Complex biliary problems {151 cases} the definitive treatment of such problems was mainly by surgical interference (56%), however endoscopy was a mandatory complementary tool in initial management either alone (40%), or with addition of percutaneous techniques (4.5%). So management of such problematic cases must be individualized [15], when the need for surgery becomes essential due to the nature of injury or to non response to other forms of treatment, it should be undertaken in a specialized unit with expert surgeons as the results is affected greatly by the learning curve [14], and this was evident in this work by improvement of the results with time and experience accumulation in both endoscopy and surgery.

Endoscopy is the preferable initial treatment [18,33,34] that effectively managed most bile duct injuries [39], however its use is limited to incomplete biliary strictures [26], biliary leakage [29,30,32] (Figure 1), and for surgically unsuitable patients [26], and if successfully done, its results are similar to surgical results [38], with less mortality [16]. But surgery remain the gold standard treatment especially in leakage with biliary peritonitis, ligated bile duct, complete biliary stricture, bile duct transection, or stricture after bilio-enteric anastomosis [15,40] (Figure 11), as patients with total obstruction are not amenable to endoscopic approaches [16].

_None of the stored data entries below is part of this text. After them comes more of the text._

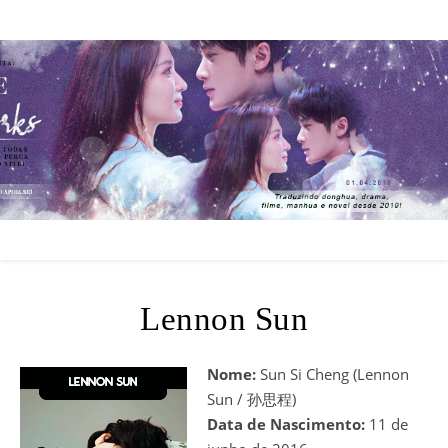
Lennon Sun
Nome:
Sun Si Cheng (Lennon
Sun / 孙思程)
Data de Nascimento:
11 de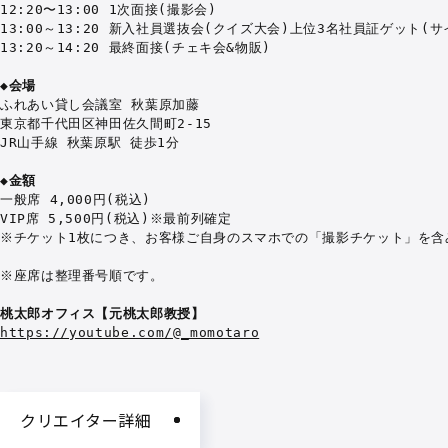
12:20〜13:00 1次面接(撮影会)

13:00～13:20 新入社員選抜会(クイズ大会)上位3名社員証ゲット(サイ
13:20～14:20 最終面接(チェキ会&物販)

◆会場
ふれあい貸し会議室 秋葉原加藤

東京都千代田区神田佐久間町2-15

JR山手線 秋葉原駅 徒歩1分

◆金額
一般席 4,000円(税込)

VIP席 5,500円(税込)※最前列確定

※チケット1枚につき、お客様ご自身のスマホでの「撮影チケット」を含み
※座席は整理番号順です。

桃太郎オフィス【元桃太郎教授】
https://youtube.com/@_momotaro
クリエイター詳細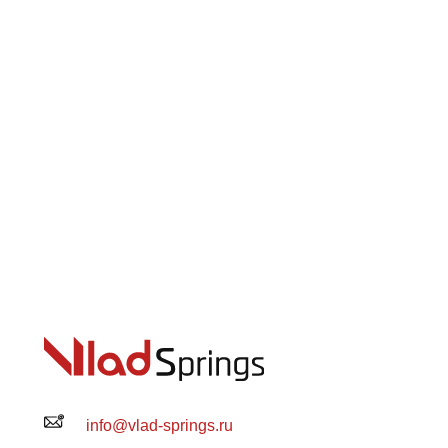
info@vlad-springs.ru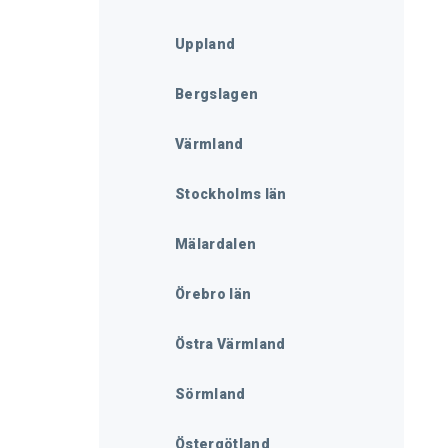
Uppland
Bergslagen
Värmland
Stockholms län
Mälardalen
Örebro län
Östra Värmland
Sörmland
Östergötland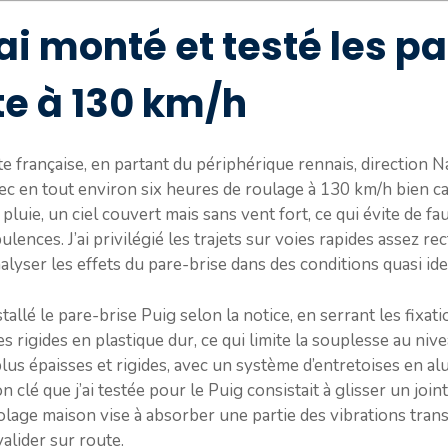
i monté et testé les pa
te à 130 km/h
ute française, en partant du périphérique rennais, direction 
vec en tout environ six heures de roulage à 130 km/h bien ca
e pluie, un ciel couvert mais sans vent fort, ce qui évite de 
ulences. J’ai privilégié les trajets sur voies rapides assez r
alyser les effets du pare-brise dans des conditions quasi ide
stallé le pare-brise Puig selon la notice, en serrant les fi
s rigides en plastique dur, ce qui limite la souplesse au nive
 plus épaisses et rigides, avec un système d’entretoises en a
on clé que j’ai testée pour le Puig consistait à glisser un jo
colage maison vise à absorber une partie des vibrations tran
valider sur route.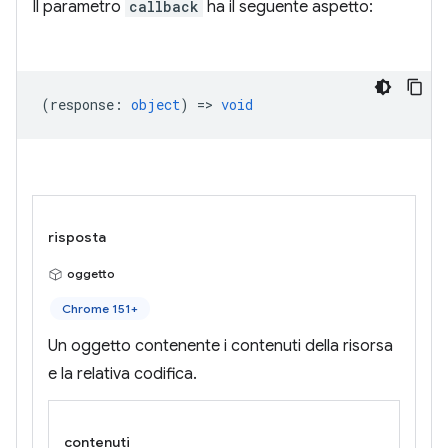
Il parametro
callback
ha il seguente aspetto:
(
response
:
object
) =>
void
risposta
oggetto
Chrome 151+
Un oggetto contenente i contenuti della risorsa
e la relativa codifica.
contenuti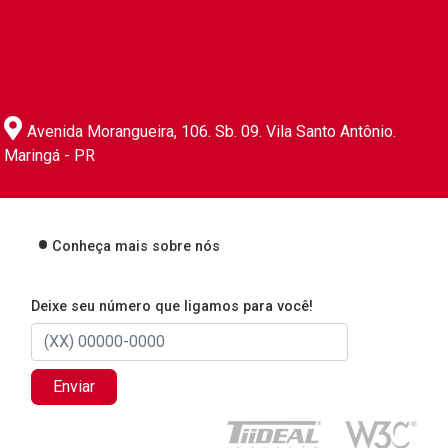
Avenida Morangueira, 106. Sb. 09. Vila Santo Antônio.
Maringá - PR
Conheça mais sobre nós
Deixe seu número que ligamos para você!
Enviar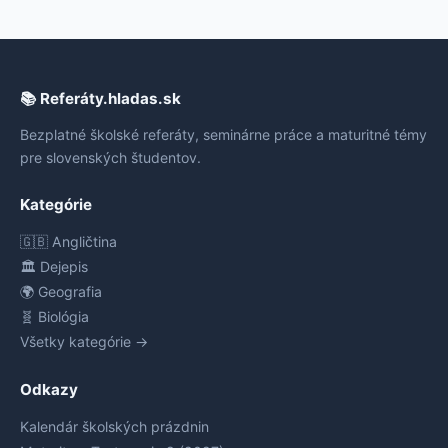
📚 Referáty.hladas.sk
Bezplatné školské referáty, seminárne práce a maturitné témy
pre slovenských študentov.
Kategórie
🇬🇧 Angličtina
🏛️ Dejepis
🌍 Geografia
🧬 Biológia
Všetky kategórie →
Odkazy
Kalendár školských prázdnin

Figure 8: Rendez-Vous Techniques with endoscopic stenting for CBD stricture.


Figure 9: PTC for ligated CBD, and PT stenting for post op. anastomotic stricture.


Figure 10: Op. photo of biliary injury, leakage, with CBD stone, and repair over T-tube.


Figure 11: Op. field showing ligated, excised CBD, and field with many stitches in porta hepatis.


Figure 12: Operativedissection of hepatic ducts with Roux-en Y loop hepatico-jejunostomy anastomosis.


Figure 13: Roux-en Y hepatico-jejunostomy completed with post-operative MRCP assurance.

Good long-term surgical results are obtained with Roux-en-Y hepatico-jejunostomy [20,41-44] (Figure 13). In this work, it was done with mucosa to mucosa, tension free, 2 cm stoma, single layer tecniques using Vicryl 2/0 or 3/0. Transanastomotic stents are selectively used with unhealthy (ischemic, or scarred), and small ducts (<4 mm) [20,45], to guard against post-operative stricture complications that was encountered in 5/86 cases (5.8%) in our patients, as documented in literatures that stenosis can occurs in 10-30% of cases [20,35,41,45-48].


Figure 14: Roux-en Y loop splinted by trans anastomotic stents hepatico-jejunostomy.


Figure 15: Operative picture for anastomotic stricture treated by redo anastomosis, and post op. MRCP.

Post-operative anastomotic stricture was treated by percutaneous dilation and stenting in 4/5 cases as it is very beneficial in such cases [49,50], and redo surgery was resold to in only one patient.